7

К оглавлению1 2 3 4 5 6 7 8 9 10 11 12 13 14 15 16 
17 

Ксенофан из Колофона, как следует из названия его родного города, был, подобно Пифагору, выходцем из Ионии. Из противоречивых сведений о времени его жизни следует во всяком случае, что он жил очень долго - не менее 92 лет (фр. 8). Он был современником Анаксимандра, Анаксимена, Пифагора, Гераклита и молодого Парменида. Будучи по профессии странствующим поэтом, он еще в молодости покинул Колофон (возможно, после захвата его персами) и переселился в западную часть греческого мира, где проживал в различных городах Сицилии и Южной Италии.

Поэтическое творчество Ксенофана было многообразным. Он писал элегии, ямбы и поэмы, от которых до нас дошли многочисленные отрывки. Одна из его застольных песен привлекла внимание Пушкина, который переложил ее русскими стихами ("Чистый лоснится пол..."). Из его эпических поэм Диоген Лаэртий называет "Основание Колофона" и "Выселение в Элею Италийскую". В эпоху поздней античности особой популярностью пользовались короткие стихотворения - эпиграммы (так называемые силлы) Ксенофана, в которых он высмеивал традиционные представления о богах как о существах, во всем подобных смертным людям. Он резко критиковал Гомера и Гесиода за то, что они приписывали богам поступки, которые у людей считаются предосудительными и позорными: воровство, прелюбодеяние, взаимный обман (фр. 11). По мнению людей, боги рождаются, имеют человеческий облик и носят одежду (фр. 14). Короче говоря, люди создают богов по своему образу и подобию. Так, эфиопы представляют богов черными и с приплюснутыми носами, а фракийцы - рыжими и голубоглазыми (фр. 16). Если бы коровы и лошади имели руки и могли бы изображать богов, то у коров боги были бы во всем подобны коровам, а у лошадей - лошадям (фр. 15). Для своего времени эти высказывания Ксенофана были очень смелыми и прогрессивными, производившими впечатление как на современников Ксенофана, так и на его позднейших читателей.

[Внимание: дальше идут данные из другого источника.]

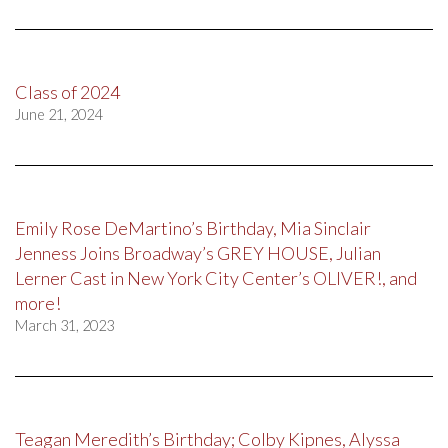
Class of 2024
June 21, 2024
Emily Rose DeMartino’s Birthday, Mia Sinclair
Jenness Joins Broadway’s GREY HOUSE, Julian
Lerner Cast in New York City Center’s OLIVER!, and
more!
March 31, 2023
Teagan Meredith’s Birthday; Colby Kipnes, Alyssa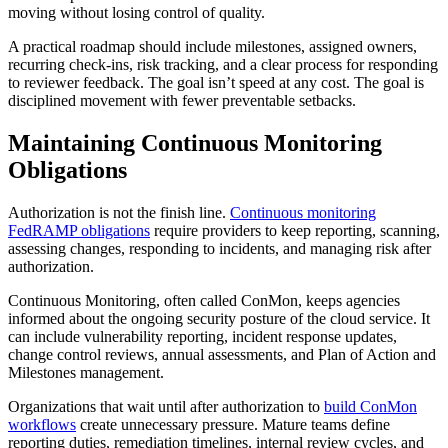
moving without losing control of quality.
A practical roadmap should include milestones, assigned owners,
recurring check-ins, risk tracking, and a clear process for responding
to reviewer feedback. The goal isn’t speed at any cost. The goal is
disciplined movement with fewer preventable setbacks.
Maintaining Continuous Monitoring
Obligations
Authorization is not the finish line.
Continuous monitoring
FedRAMP obligations
require providers to keep reporting, scanning,
assessing changes, responding to incidents, and managing risk after
authorization.
Continuous Monitoring, often called ConMon, keeps agencies
informed about the ongoing security posture of the cloud service. It
can include vulnerability reporting, incident response updates,
change control reviews, annual assessments, and Plan of Action and
Milestones management.
Organizations that wait until after authorization to
build ConMon
workflows
create unnecessary pressure. Mature teams define
reporting duties, remediation timelines, internal review cycles, and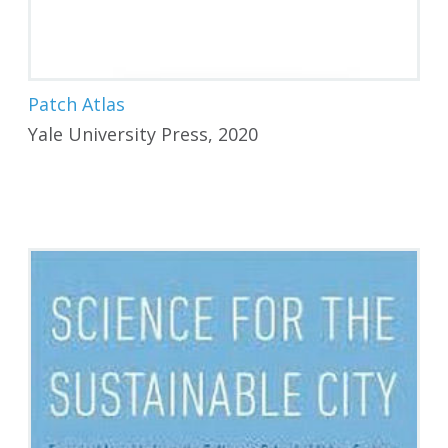
Patch Atlas
Yale University Press, 2020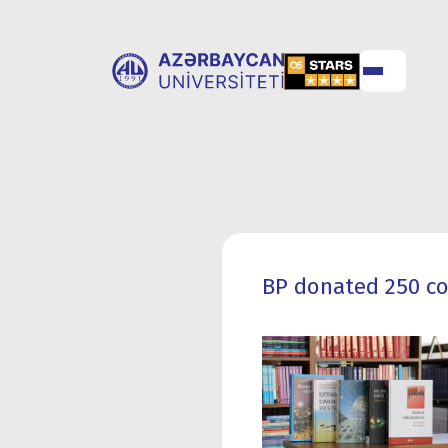
ABOUT
UNIVERSITY
UNIVERSITY
ADMISSION
BP donated 250 co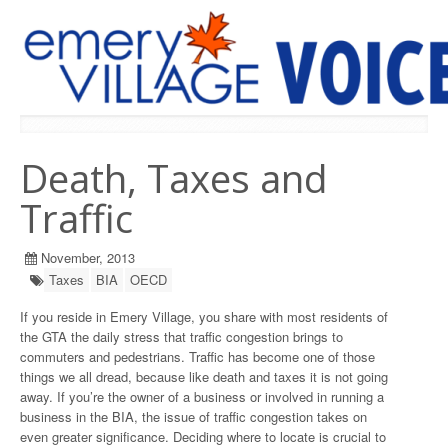
PREVIOUS ISSUES
Death, Taxes and
Traffic
November, 2013
Taxes
BIA
OECD
If you reside in Emery Village, you share with most residents of
the GTA the daily stress that traffic congestion brings to
commuters and pedestrians. Traffic has become one of those
things we all dread, because like death and taxes it is not going
away. If you’re the owner of a business or involved in running a
business in the BIA, the issue of traffic congestion takes on
even greater significance. Deciding where to locate is crucial to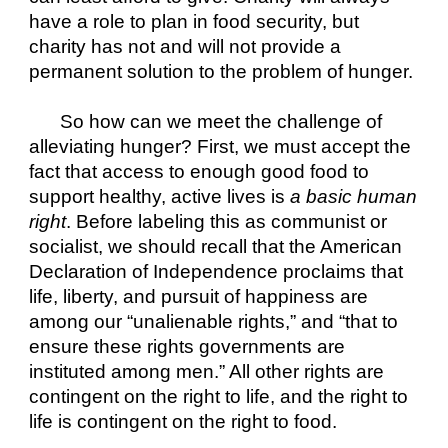
have a role to plan in food security, but 
charity has not and will not provide a 
permanent solution to the problem of hunger.
So how can we meet the challenge of 
alleviating hunger? First, we must accept the 
fact that access to enough good food to 
support healthy, active lives is 
a basic human 
right
. Before labeling this as communist or 
socialist, we should recall that the American 
Declaration of Independence proclaims that 
life, liberty, and pursuit of happiness are 
among our “unalienable rights,” and “that to 
ensure these rights governments are 
instituted among men.” All other rights are 
contingent on the right to life, and the right to 
life is contingent on the right to food.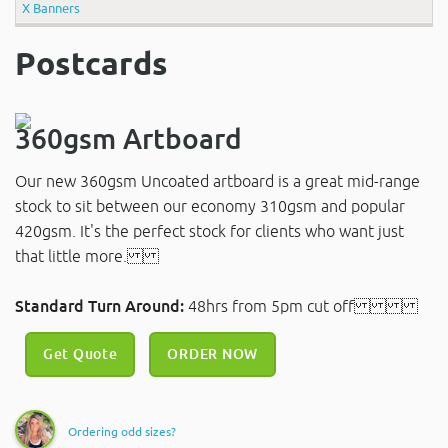
X Banners
Postcards
360gsm Artboard
Our new 360gsm Uncoated artboard is a great mid-range
stock to sit between our economy 310gsm and popular
420gsm. It's the perfect stock for clients who want just
that little more.
Standard Turn Around:
48hrs from 5pm cut off
Get Quote
ORDER NOW
Ordering odd sizes?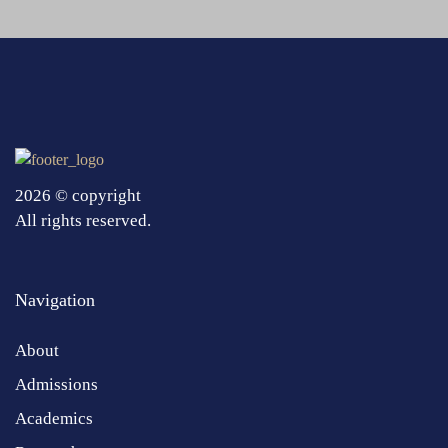
2026 © copyright
All rights reserved.
Navigation
About
Admissions
Academics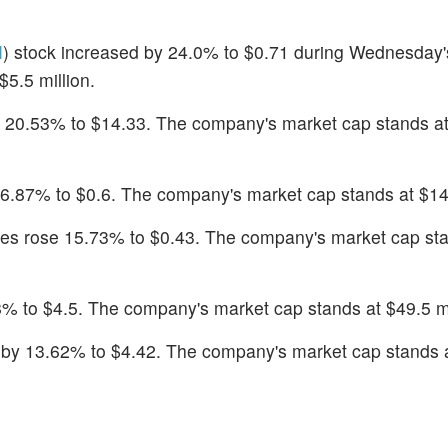
M
) stock increased by 24.0% to $0.71 during Wednesday'
5.5 million.
 20.53% to $14.33. The company's market cap stands a
16.87% to $0.6. The company's market cap stands at $14.
res rose 15.73% to $0.43. The company's market cap sta
8% to $4.5. The company's market cap stands at $49.5 mi
d by 13.62% to $4.42. The company's market cap stands 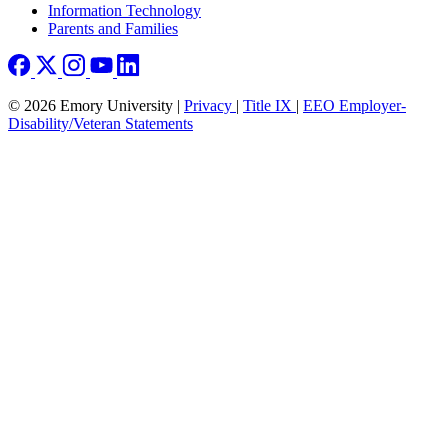
Information Technology
Parents and Families
© 2026 Emory University |
Privacy
|
Title IX
|
EEO Employer-
Disability/Veteran Statements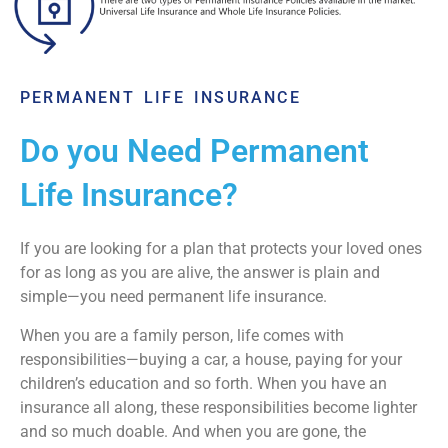
PERMANENT LIFE INSURANCE
Do you Need Permanent
Life Insurance?
If you are looking for a plan that protects your loved ones
for as long as you are alive, the answer is plain and
simple—you need permanent life insurance.
When you are a family person, life comes with
responsibilities—buying a car, a house, paying for your
children’s education and so forth. When you have an
insurance all along, these responsibilities become lighter
and so much doable. And when you are gone, the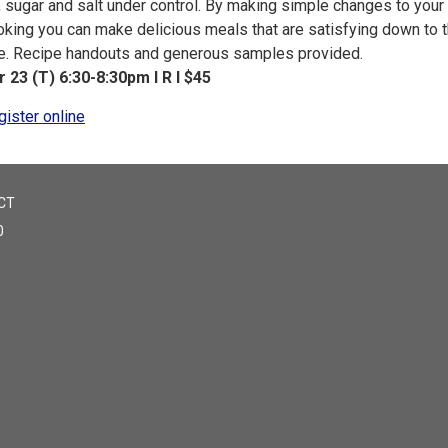
, sugar and salt under control. By making simple changes to your
oking you can make delicious meals that are satisfying down to t
te. Recipe handouts and generous samples provided.
r 23 (T) 6:30-8:30pm I R I $45
gister online
CT
0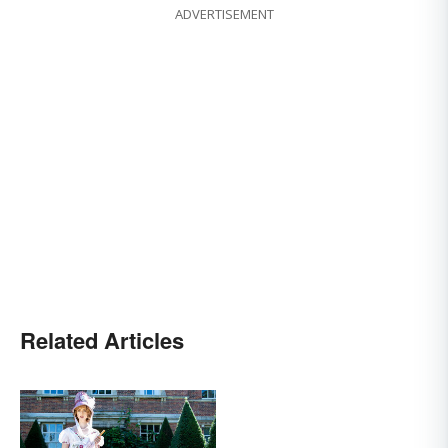
ADVERTISEMENT
Related Articles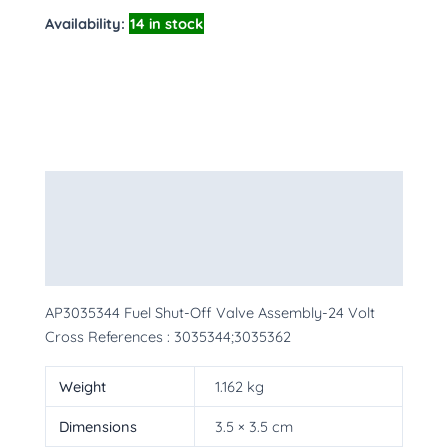
Availability:
14 in stock
Description
Additional information
More Products
AP3035344 Fuel Shut-Off Valve Assembly-24 Volt
Cross References : 3035344;3035362
Weight
1.162 kg
Dimensions
3.5 × 3.5 cm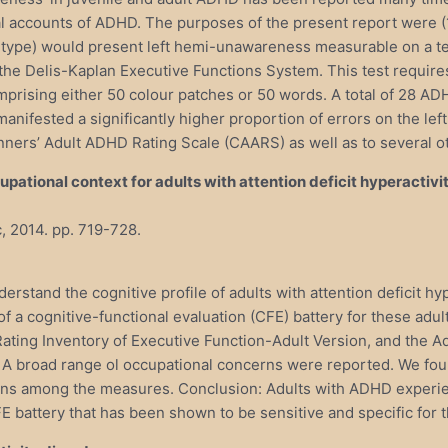
 accounts of ADHD. The purposes of the present report were (1) 
type) would present left hemi-unawareness measurable on a te
he Delis-Kaplan Executive Functions System. This test requires 
omprising either 50 colour patches or 50 words. A total of 28 A
ested a significantly higher proportion of errors on the left th
nners’ Adult ADHD Rating Scale (CAARS) as well as to several o
ational context for adults with attention deficit hyperactivit
, 2014. pp. 719-728.
derstand the cognitive profile of adults with attention deficit h
ty of a cognitive-functional evaluation (CFE) battery for these a
ing Inventory of Executive Function-Adult Version, and the Ad
 A broad range ol occupational concerns were reported. We foun
s among the measures. Conclusion: Adults with ADHD experience c
E battery that has been shown to be sensitive and specific for t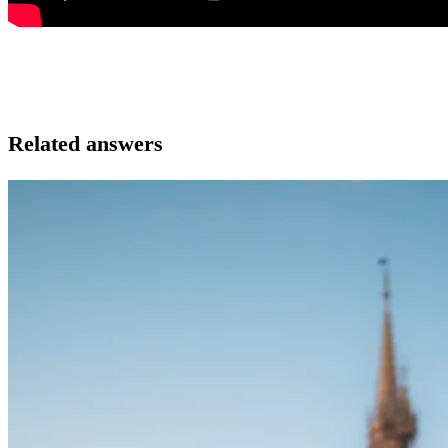
Related answers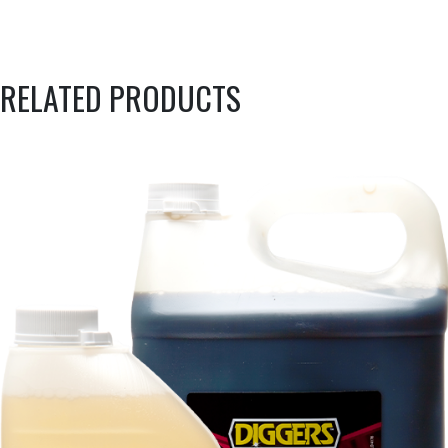
RELATED PRODUCTS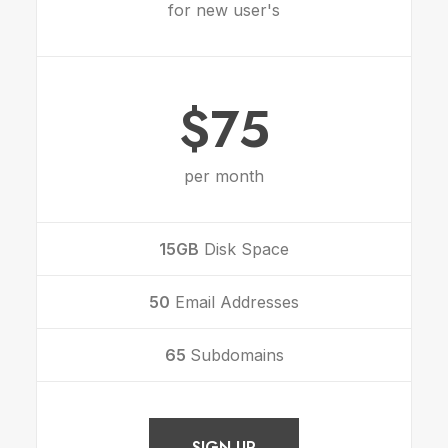
for new user's
$75
per month
15GB
Disk Space
50
Email Addresses
65
Subdomains
SIGN UP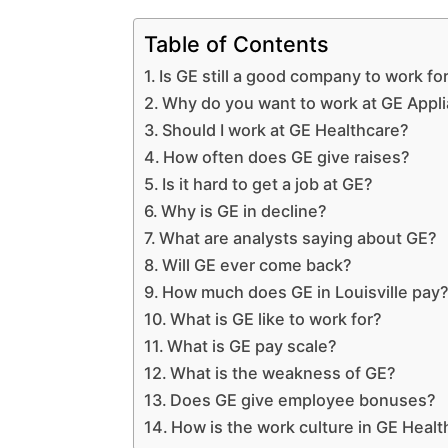
Table of Contents
Is GE still a good company to work fo
Why do you want to work at GE Appl
Should I work at GE Healthcare?
How often does GE give raises?
Is it hard to get a job at GE?
Why is GE in decline?
What are analysts saying about GE?
Will GE ever come back?
How much does GE in Louisville pay
What is GE like to work for?
What is GE pay scale?
What is the weakness of GE?
Does GE give employee bonuses?
How is the work culture in GE Heal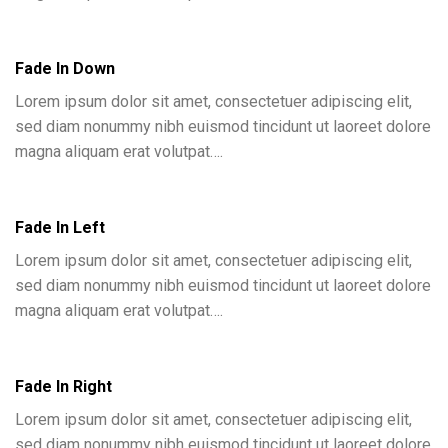
Fade In Down
Lorem ipsum dolor sit amet, consectetuer adipiscing elit,
sed diam nonummy nibh euismod tincidunt ut laoreet dolore
magna aliquam erat volutpat….
Fade In Left
Lorem ipsum dolor sit amet, consectetuer adipiscing elit,
sed diam nonummy nibh euismod tincidunt ut laoreet dolore
magna aliquam erat volutpat….
Fade In Right
Lorem ipsum dolor sit amet, consectetuer adipiscing elit,
sed diam nonummy nibh euismod tincidunt ut laoreet dolore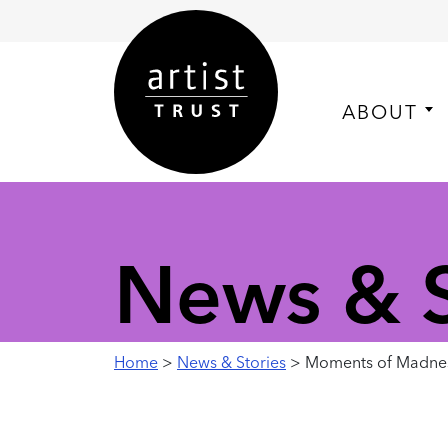
ABOUT
News & S
Home
>
News & Stories
> Moments of Madness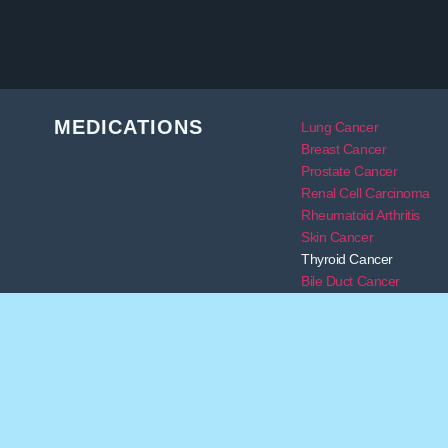
MEDICATIONS
Lung Cancer
Breast Cancer
Prostate Cancer
Renal Cell Carcinoma
Rheumatoid Arthritis
Skin Cancer
Thyroid Cancer
Bile Duct Cancer
Transplant
DISCLAIMER:
The services of Alleviare Life Sciences do 
physicians with new medicine options by providing safe and 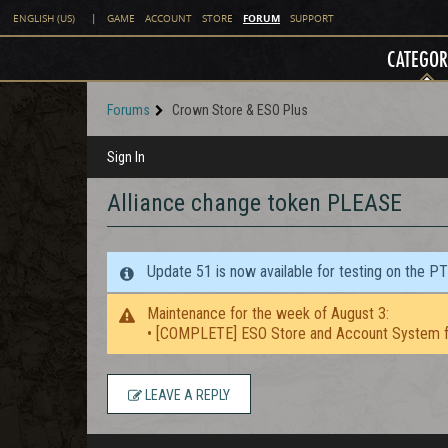
FORUM
ENGLISH (US)
|
GAME
ACCOUNT
STORE
SUPPORT
CATEGOR
Forums
Crown Store & ESO Plus
Sign In
Alliance change token PLEASE
Update 51 is now available for testing on the P
Maintenance for the week of August 3:
• [COMPLETE] ESO Store and Account System f
LEAVE A REPLY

Традиционной политеистической мифологии Ксенофан противопоставил монотеистическую концепцию, основанную на представлении об едином боге, вечном и неизменном, ни в чем не похожем на смертные существа (фр. 23). Он весь видит, весь сознает и весь слышит (фр. 24). Он пребывает неподвижным, ибо ему не пристало двигаться то туда, то сюда (фр. 26), и одной лишь своей мыслью он все потрясает (фр. 25). Последняя фраза, несомненно, навеяна гомеровским образом Зевса, потрясающего Олимп мановением своих бровей, однако Ксенофан лишает этот образ всякого антропоморфизма.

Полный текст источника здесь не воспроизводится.